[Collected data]
-.-.-

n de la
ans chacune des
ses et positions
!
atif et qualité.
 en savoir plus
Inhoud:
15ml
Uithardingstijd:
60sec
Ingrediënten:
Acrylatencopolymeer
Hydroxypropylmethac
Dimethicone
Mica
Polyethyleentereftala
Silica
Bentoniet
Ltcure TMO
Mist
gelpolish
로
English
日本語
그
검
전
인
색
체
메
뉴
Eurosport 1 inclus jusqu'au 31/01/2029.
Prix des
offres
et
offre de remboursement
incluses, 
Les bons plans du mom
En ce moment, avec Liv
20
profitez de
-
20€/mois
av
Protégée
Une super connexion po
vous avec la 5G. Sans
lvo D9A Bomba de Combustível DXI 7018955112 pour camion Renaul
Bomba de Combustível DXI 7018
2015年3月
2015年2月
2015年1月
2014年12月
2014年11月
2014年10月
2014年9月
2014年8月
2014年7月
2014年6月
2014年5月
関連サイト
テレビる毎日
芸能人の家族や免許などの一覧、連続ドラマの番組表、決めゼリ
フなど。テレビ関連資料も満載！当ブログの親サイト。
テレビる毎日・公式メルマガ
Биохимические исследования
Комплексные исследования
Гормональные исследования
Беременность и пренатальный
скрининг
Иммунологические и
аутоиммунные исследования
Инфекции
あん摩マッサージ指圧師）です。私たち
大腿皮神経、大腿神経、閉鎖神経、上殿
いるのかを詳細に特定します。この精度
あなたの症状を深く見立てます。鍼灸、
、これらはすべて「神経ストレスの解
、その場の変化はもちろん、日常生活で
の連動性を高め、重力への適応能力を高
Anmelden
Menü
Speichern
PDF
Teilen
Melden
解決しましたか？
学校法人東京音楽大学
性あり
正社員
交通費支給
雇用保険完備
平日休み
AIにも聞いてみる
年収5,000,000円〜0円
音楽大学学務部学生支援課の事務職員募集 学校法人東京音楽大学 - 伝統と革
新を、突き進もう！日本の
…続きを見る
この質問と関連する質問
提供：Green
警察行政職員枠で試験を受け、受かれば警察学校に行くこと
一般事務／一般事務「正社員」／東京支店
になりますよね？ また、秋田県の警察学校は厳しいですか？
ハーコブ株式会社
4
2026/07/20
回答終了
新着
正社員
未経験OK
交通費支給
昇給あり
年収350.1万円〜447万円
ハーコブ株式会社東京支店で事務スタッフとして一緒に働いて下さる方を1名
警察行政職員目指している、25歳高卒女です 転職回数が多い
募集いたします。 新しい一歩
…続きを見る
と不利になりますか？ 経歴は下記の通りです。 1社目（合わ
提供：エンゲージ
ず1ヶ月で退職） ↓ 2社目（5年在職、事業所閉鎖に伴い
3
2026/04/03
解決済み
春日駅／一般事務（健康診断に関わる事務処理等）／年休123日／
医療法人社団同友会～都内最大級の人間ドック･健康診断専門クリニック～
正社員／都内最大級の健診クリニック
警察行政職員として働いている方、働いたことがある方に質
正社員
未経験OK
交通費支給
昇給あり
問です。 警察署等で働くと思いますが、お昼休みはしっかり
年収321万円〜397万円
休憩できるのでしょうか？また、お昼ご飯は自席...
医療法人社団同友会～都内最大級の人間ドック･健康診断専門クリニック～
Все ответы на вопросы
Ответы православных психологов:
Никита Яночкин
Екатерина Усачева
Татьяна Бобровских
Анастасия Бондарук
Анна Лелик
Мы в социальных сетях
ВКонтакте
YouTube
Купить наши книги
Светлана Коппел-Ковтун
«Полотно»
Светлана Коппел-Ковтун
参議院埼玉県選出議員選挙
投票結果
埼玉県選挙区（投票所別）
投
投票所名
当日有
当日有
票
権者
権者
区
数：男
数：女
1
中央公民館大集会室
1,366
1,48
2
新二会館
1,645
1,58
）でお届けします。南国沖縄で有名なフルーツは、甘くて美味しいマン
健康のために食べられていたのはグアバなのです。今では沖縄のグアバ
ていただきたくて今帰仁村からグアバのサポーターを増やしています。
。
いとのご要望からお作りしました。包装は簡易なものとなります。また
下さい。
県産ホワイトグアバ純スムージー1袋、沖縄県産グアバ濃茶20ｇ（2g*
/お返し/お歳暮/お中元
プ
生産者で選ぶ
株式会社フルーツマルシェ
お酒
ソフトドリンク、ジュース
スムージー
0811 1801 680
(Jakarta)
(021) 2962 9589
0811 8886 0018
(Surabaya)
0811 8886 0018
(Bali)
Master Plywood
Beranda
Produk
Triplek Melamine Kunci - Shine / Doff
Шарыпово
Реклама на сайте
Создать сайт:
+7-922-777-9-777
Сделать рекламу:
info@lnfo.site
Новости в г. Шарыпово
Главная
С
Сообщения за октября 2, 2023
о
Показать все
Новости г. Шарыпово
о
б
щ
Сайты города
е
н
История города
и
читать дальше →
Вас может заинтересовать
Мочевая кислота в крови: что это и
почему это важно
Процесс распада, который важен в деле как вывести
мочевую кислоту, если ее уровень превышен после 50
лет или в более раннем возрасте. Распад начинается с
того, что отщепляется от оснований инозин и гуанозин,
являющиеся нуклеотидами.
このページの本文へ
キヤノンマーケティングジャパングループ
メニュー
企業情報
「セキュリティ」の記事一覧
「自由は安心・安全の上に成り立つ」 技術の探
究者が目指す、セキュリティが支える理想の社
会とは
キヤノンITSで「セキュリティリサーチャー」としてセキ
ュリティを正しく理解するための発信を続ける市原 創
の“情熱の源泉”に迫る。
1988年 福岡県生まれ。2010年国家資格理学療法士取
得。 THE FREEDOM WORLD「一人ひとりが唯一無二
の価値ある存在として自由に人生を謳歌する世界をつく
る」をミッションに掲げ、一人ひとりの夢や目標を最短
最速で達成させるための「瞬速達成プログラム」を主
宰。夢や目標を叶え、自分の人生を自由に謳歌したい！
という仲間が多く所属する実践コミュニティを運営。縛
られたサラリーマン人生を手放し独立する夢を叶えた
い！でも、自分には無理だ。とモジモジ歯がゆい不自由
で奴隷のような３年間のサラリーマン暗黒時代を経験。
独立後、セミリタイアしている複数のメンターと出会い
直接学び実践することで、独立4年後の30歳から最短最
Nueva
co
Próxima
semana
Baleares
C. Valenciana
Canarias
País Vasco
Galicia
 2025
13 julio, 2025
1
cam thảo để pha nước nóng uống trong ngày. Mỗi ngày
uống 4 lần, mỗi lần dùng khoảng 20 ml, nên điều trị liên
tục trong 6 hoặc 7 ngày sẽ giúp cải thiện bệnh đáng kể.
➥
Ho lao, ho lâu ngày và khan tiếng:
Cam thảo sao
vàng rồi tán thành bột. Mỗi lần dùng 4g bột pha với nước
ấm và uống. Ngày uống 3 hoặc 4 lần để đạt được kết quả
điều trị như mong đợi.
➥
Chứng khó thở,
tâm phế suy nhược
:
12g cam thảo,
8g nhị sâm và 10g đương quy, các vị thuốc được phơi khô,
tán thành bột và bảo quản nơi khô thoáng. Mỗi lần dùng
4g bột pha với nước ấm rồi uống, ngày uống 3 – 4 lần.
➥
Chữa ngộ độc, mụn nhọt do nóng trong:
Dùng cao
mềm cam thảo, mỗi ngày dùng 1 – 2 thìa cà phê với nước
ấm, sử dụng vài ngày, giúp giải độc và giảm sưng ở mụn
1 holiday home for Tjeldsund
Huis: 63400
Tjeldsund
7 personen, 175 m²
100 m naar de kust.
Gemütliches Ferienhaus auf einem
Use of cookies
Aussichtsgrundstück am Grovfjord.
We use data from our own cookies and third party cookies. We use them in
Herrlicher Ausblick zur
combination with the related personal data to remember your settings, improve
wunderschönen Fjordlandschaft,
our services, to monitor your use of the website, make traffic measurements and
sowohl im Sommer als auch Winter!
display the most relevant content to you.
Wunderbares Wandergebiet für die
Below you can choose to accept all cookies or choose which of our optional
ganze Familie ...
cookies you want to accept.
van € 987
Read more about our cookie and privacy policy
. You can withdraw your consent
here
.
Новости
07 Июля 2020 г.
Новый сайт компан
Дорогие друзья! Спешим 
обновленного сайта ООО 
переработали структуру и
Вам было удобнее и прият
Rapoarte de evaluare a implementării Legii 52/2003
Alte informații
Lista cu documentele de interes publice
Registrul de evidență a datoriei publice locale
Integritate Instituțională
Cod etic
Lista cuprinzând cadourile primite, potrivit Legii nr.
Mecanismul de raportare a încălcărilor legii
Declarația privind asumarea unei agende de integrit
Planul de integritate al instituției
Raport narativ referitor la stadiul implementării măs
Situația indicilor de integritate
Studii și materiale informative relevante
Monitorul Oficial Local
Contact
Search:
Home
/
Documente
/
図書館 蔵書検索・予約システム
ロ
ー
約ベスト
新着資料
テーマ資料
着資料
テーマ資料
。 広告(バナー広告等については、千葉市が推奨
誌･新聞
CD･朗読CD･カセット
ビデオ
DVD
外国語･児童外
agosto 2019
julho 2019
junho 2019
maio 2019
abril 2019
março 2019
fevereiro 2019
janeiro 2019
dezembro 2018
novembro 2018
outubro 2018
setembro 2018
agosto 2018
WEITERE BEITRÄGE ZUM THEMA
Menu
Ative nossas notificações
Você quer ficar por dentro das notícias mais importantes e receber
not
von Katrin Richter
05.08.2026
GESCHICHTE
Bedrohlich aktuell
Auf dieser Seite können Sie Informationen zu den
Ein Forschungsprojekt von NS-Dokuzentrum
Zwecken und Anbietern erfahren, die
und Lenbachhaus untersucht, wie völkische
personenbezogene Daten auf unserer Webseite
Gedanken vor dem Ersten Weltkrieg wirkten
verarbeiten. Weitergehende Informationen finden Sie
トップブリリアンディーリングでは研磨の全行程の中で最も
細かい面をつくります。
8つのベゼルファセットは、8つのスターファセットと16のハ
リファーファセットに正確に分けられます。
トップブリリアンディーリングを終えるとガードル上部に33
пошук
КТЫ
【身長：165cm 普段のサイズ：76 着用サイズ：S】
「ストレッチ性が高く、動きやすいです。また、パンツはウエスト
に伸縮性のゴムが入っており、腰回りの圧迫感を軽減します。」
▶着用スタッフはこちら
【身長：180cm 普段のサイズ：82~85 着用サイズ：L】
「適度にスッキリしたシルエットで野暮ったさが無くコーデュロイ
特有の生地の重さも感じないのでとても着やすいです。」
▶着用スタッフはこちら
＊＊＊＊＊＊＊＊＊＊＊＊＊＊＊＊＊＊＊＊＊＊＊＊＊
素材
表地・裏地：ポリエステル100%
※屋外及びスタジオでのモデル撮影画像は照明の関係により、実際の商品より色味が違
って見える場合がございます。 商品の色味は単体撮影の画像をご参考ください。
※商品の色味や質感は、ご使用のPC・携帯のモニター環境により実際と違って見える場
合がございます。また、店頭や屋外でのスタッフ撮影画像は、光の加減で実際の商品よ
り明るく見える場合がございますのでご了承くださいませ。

-.-.-

▸ **Brief**
The lines to copy run from the first line of the entries to the line containing "vous avec la 5G. Sans"; copy them exactly and output nothing else.

▸ **Result of this exercise**
n de la
ans chacune des
ses et positions
!
atif et qualité.
 en savoir plus
Inhoud:
15ml
Uithardingstijd:
60sec
Ingrediënten:
Acrylatencopolymeer
Hydroxypropylmethac
Dimethicone
Mica
Polyethyleentereftala
Silica
Bentoniet
Ltcure TMO
Mist
gelpolish
로
English
日本語
그
검
전
인
색
체
메
뉴
Eurosport 1 inclus jusqu'au 31/01/2029.
Prix des
offres
et
offre de remboursement
incluses, 
Les bons plans du mom
En ce moment, avec Liv
20
profitez de
-
20€/mois
av
Protégée
Une super connexion po
vous avec la 5G. Sans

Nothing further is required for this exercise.